> _What to do_
Retype the records below exactly as they appear, but leave out any pictures.

> _Dataset_
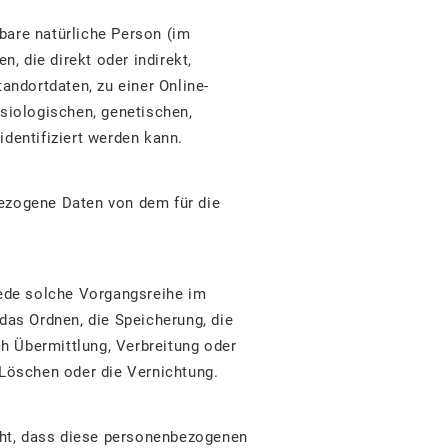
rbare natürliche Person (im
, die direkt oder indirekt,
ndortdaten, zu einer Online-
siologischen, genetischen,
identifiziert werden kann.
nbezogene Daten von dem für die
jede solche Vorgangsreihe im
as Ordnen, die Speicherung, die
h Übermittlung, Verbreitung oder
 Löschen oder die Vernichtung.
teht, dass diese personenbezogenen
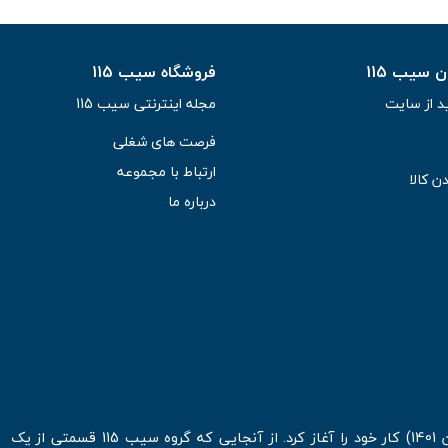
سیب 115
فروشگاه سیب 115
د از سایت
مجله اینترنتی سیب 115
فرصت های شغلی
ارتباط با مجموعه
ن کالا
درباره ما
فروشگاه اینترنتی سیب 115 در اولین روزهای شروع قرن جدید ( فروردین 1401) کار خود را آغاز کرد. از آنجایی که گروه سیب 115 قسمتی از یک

> _Solution to the problem_
rbare natürliche Person (im
, die direkt oder indirekt,
ndortdaten, zu einer Online-
siologischen, genetischen,
identifiziert werden kann.
nbezogene Daten von dem für die
jede solche Vorgangsreihe im
as Ordnen, die Speicherung, die
h Übermittlung, Verbreitung oder
 Löschen oder die Vernichtung.
teht, dass diese personenbezogenen
سیب 115
فروشگاه سیب 115
د از سایت
مجله اینترنتی سیب 115
فرصت های شغلی
ارتباط با مجموعه
ن کالا
درباره ما
فروشگاه اینترنتی سیب 115 در اولین روزهای شروع قرن جدید ( فروردین 1401) کار خود را آغاز کرد. از آنجایی که گروه سیب 115 قسمتی از یک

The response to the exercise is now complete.